*DIRECTIONS FOR THIS TASK*
An exact reproduction of the records is required, with all images left out.

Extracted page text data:
Content starts

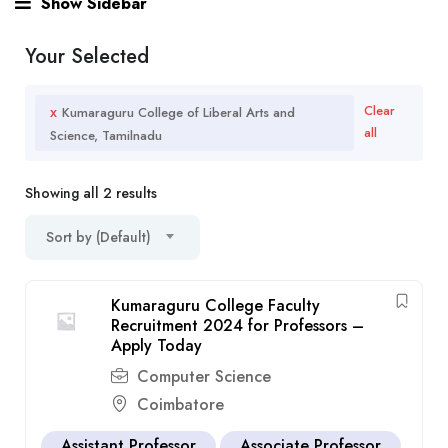
Show Sidebar
Your Selected
x
Clear
Kumaraguru College of Liberal Arts and
all
Science, Tamilnadu
Showing all 2 results
Sort by (Default)
Kumaraguru College Faculty
Recruitment 2024 for Professors –
Apply Today
Computer Science
Coimbatore
Assistant Professor
Associate Professor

Content ends

*RESPONSE TO THE TASK*
Show Sidebar
Your Selected
x
Clear
Kumaraguru College of Liberal Arts and
all
Science, Tamilnadu
Showing all 2 results
Sort by (Default)
Kumaraguru College Faculty
Recruitment 2024 for Professors –
Apply Today
Computer Science
Coimbatore
Assistant Professor
Associate Professor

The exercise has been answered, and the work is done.